Can Complexity and Uncomputability Explain Intelligence? SuperARC: A Test for Artificial Super Intelligence Based on Recursive Compression
We introduce an increasing-complexity, open-ended, and human-agnostic metric to evaluate foundational and frontier AI models in the context of Artificial General Intelligence (AGI) and Artificial Super Intelligence (ASI) claims. Unlike other tests that rely on human-centric questions and expected answers, or on pattern-matching methods, the test here introduced is grounded on fundamental mathematical areas of randomness and optimal inference. We argue that human-agnostic metrics based on the universal principles established by Algorithmic Information Theory (AIT) formally framing the concepts of model abstraction and prediction offer a powerful metrological framework. When applied to frontiers models, the leading LLMs outperform most others in multiple tasks, but they do not always do so with their latest model versions, which often regress and appear far from any global maximum or target estimated using the principles of AIT defining a Universal Intelligence (UAI) point and trend in the benchmarking. Conversely, a hybrid neuro-symbolic approach to UAI based on the same principles is shown to outperform frontier specialised prediction models in a simplified but relevant example related to compression-based model abstraction and sequence prediction. Finally, we prove and conclude that predictive power through arbitrary formal theories is directly proportional to compression over the algorithmic space, not the statistical space, and so further AI models’ progress can only be achieved in combination with symbolic approaches that LLMs developers are adopting often without acknowledgement or realisation.
💡 Research Summary
The paper proposes a novel, human‑agnostic benchmark called SuperARC (Super Artificial Recursive Compression) to evaluate the intelligence of AI systems, especially in the context of Artificial General Intelligence (AGI) and Artificial Super‑Intelligence (ASI). The authors argue that existing benchmarks are heavily human‑centric, relying on language‑based questions, expected answers, or simple pattern‑matching, and therefore cannot capture the deeper computational abilities that define general intelligence. To overcome this, they ground their metric in Algorithmic Information Theory (AIT), using the concepts of algorithmic (Kolmogorov‑Chaitin) complexity, algorithmic probability, and algorithmic randomness as the theoretical foundation for optimal inference.
Methodologically, the paper employs two AIT‑based approximation techniques: the Coding Theorem Method (CTM) and the Block Decomposition Method (BDM). CTM exhaustively runs a large library of tiny programs to estimate the algorithmic probability distribution of short strings, while BDM decomposes larger objects into smaller blocks whose CTM values are summed, providing a scalable estimate of algorithmic complexity. Unlike conventional compressors such as GZIP or LZW, which are essentially Shannon‑entropy based and capture only statistical regularities, CTM/BDM aim to detect true recursive regularities and therefore differentiate genuine randomness from structured complexity.
The experimental evaluation consists of two main tasks. The first is a next‑digit prediction task on binary and non‑binary sequences. “Climber” sequences (low‑complexity, recursively defined) and truly random sequences are generated, and several specialized LLMs (Lag‑Llama, TimeGPT‑1, Chronos) are asked to predict the final digit. Lag‑Llama achieves the best performance on climbers (≈70 % accuracy), while all models hover around chance (≈50 %) on random sequences, confirming that LLMs can capture simple regularities but fail on high‑complexity or truly random data. The second task is a free‑form generation challenge: models must produce any program or formula that generates target sequences of increasing algorithmic complexity. The authors evaluate the generated models using compression length (LZW, ZIP) and BDM scores. Results show that as sequence complexity rises, LLM performance degrades sharply, whereas a hybrid neuro‑symbolic approach—combining neural pattern learning with explicit symbolic manipulation—maintains shorter compressed representations and higher BDM scores, indicating superior algorithmic compression and predictive power.

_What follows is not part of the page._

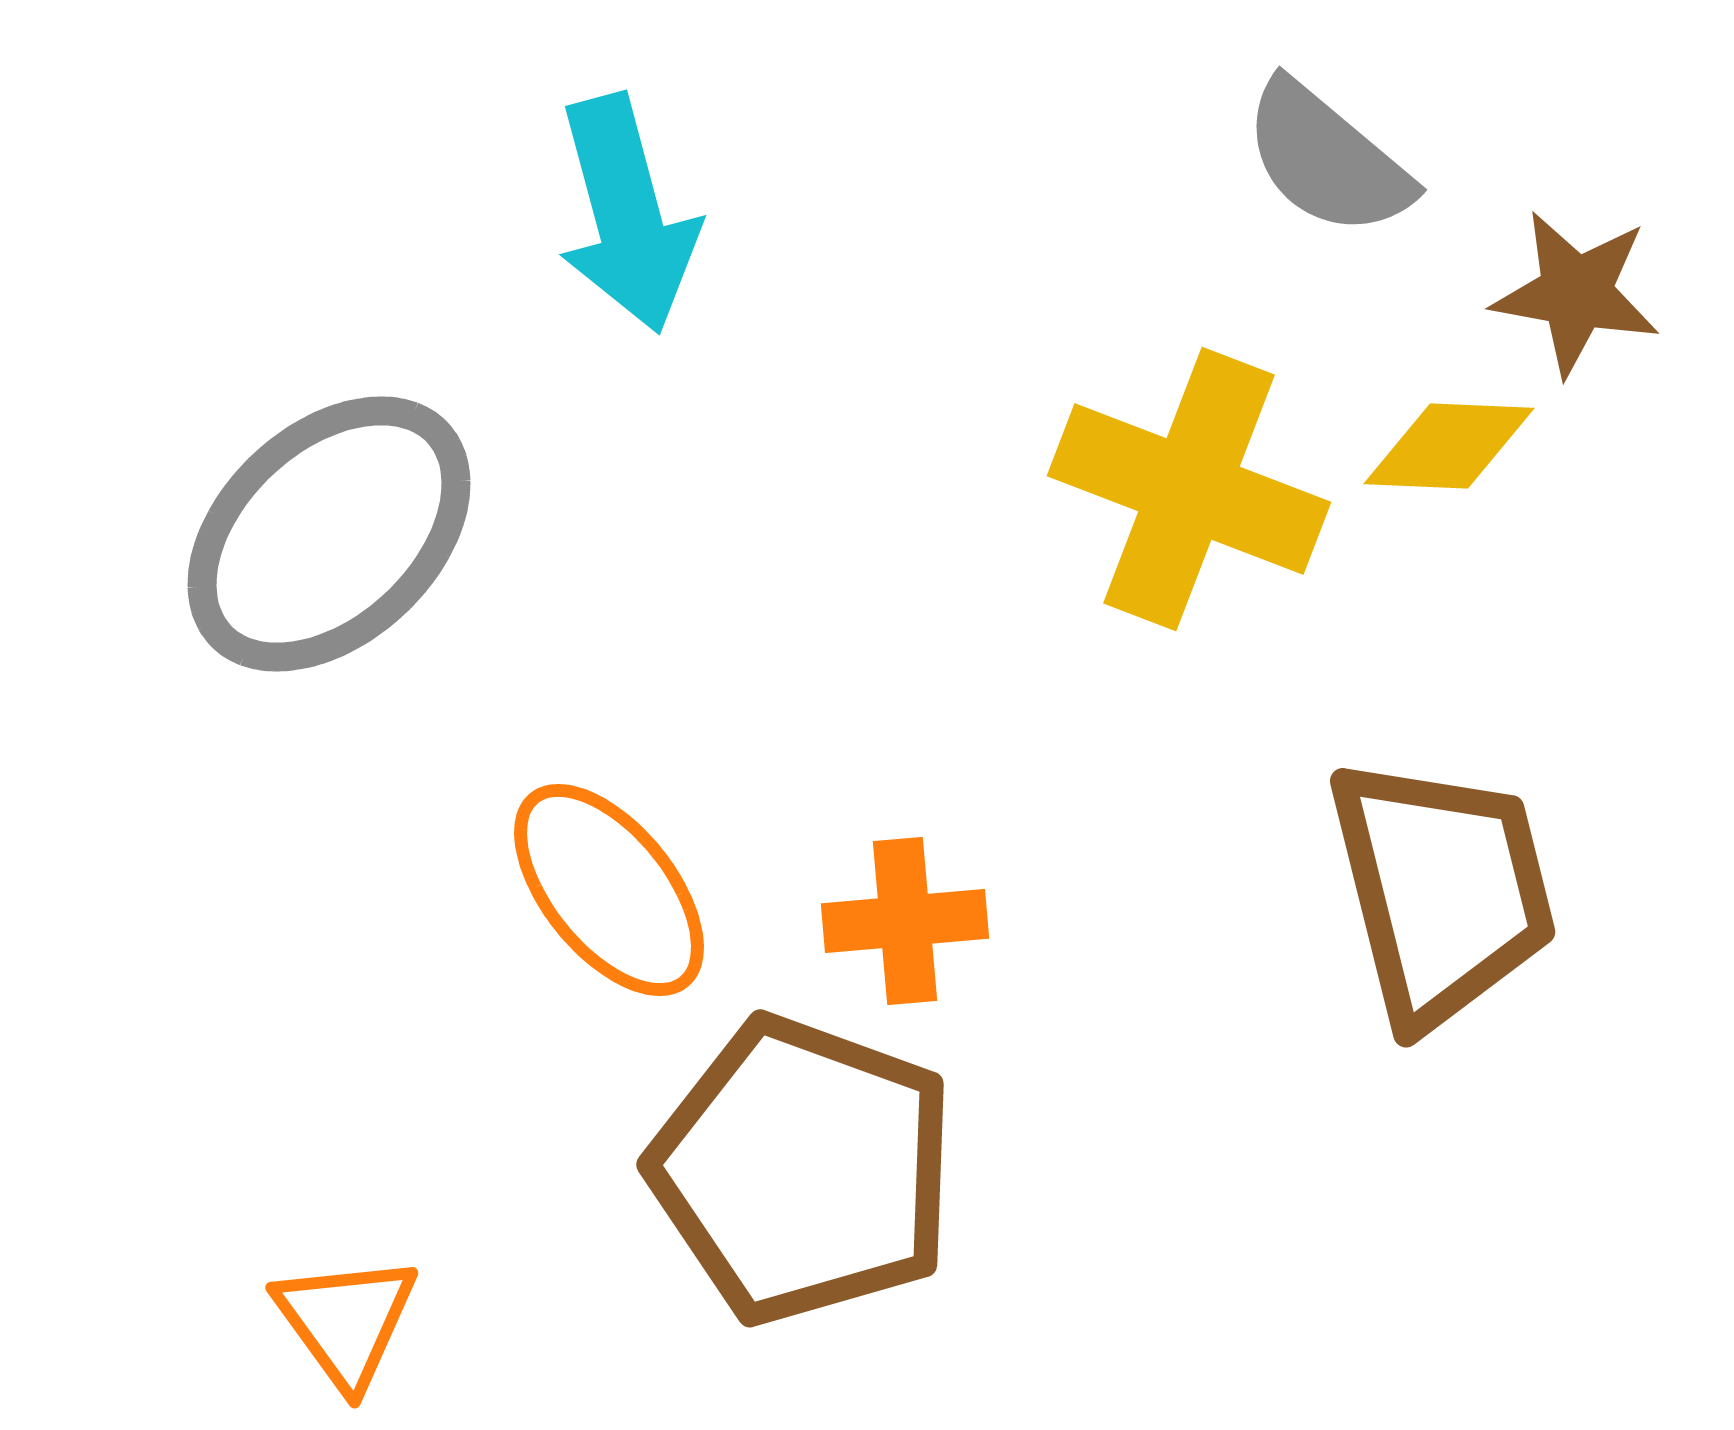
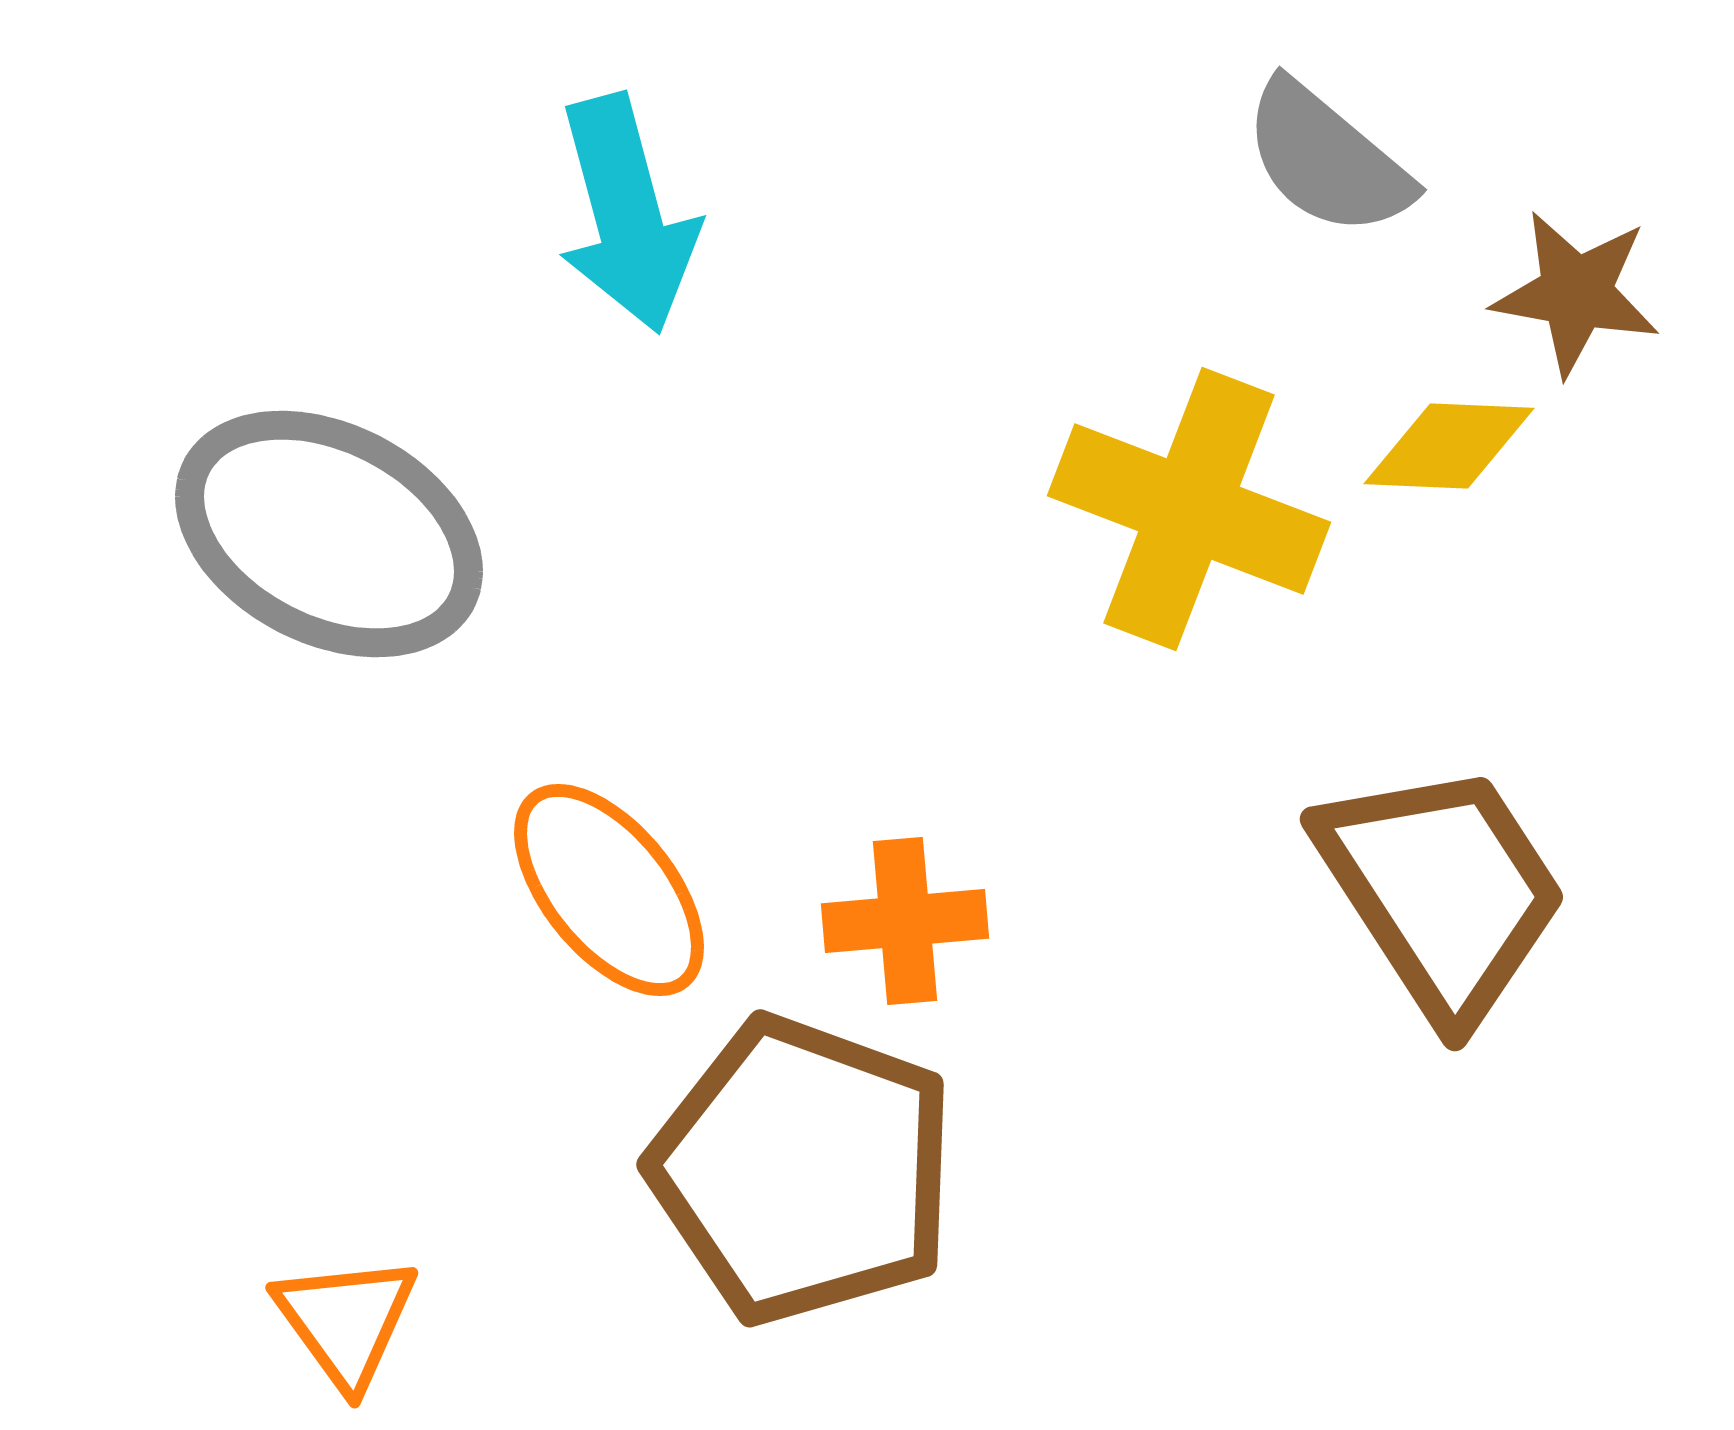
yellow cross: moved 20 px down
gray ellipse: rotated 70 degrees clockwise
brown trapezoid: rotated 19 degrees counterclockwise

These findings support the central theoretical claim that predictive capability is proportional to compression in algorithmic space, not merely statistical space. The authors also observe that newer versions of leading LLMs sometimes regress in performance on these tasks, suggesting that scaling model size or data alone does not guarantee progress toward universal intelligence. Instead, integrating symbolic reasoning components appears essential for achieving the kind of recursive compression that AIT identifies as a hallmark of intelligence.

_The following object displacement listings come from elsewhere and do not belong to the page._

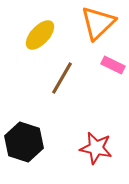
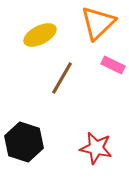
yellow ellipse: rotated 20 degrees clockwise
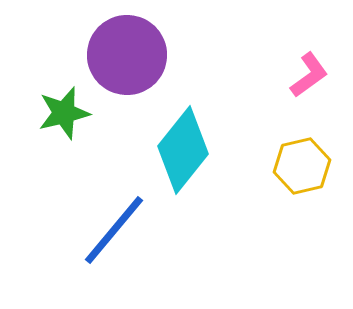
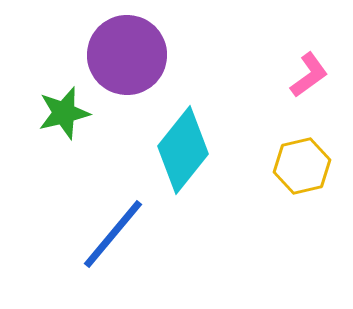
blue line: moved 1 px left, 4 px down
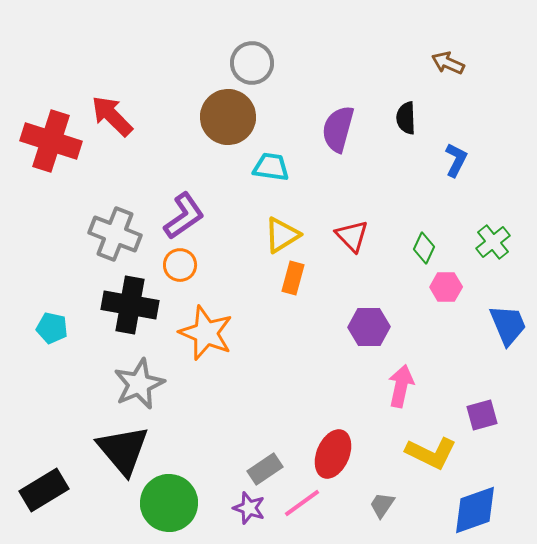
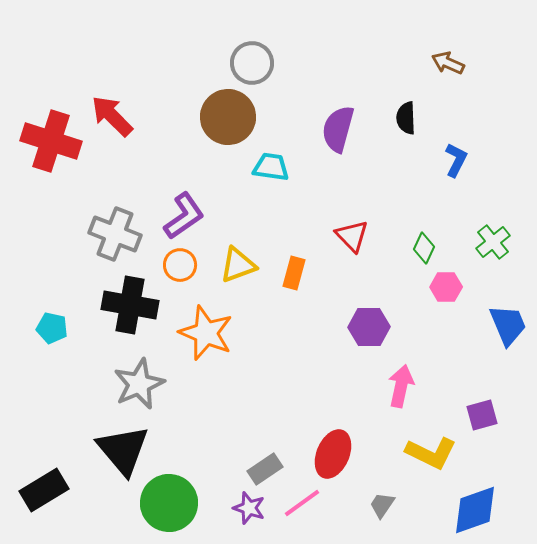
yellow triangle: moved 44 px left, 30 px down; rotated 12 degrees clockwise
orange rectangle: moved 1 px right, 5 px up
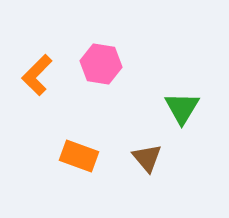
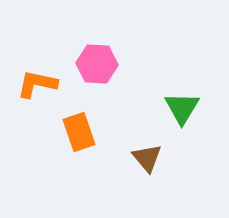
pink hexagon: moved 4 px left; rotated 6 degrees counterclockwise
orange L-shape: moved 9 px down; rotated 57 degrees clockwise
orange rectangle: moved 24 px up; rotated 51 degrees clockwise
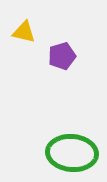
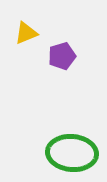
yellow triangle: moved 2 px right, 1 px down; rotated 35 degrees counterclockwise
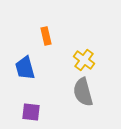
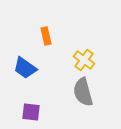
blue trapezoid: rotated 40 degrees counterclockwise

The paper discusses several limitations. CTM/BDM are computationally intensive and approximate non‑computable measures, making large‑scale deployment challenging. The test sequences are synthetic and may not fully represent the richness of real‑world data such as natural language, images, or video. Human evaluation is not directly incorporated, so the relationship between the proposed metric and human‑perceived intelligence remains indirect. Nevertheless, the work establishes a rigorous, mathematically grounded framework for open‑ended, complexity‑driven AI assessment, offering a promising direction for future AGI/ASI research that seeks to move beyond anthropocentric benchmarks.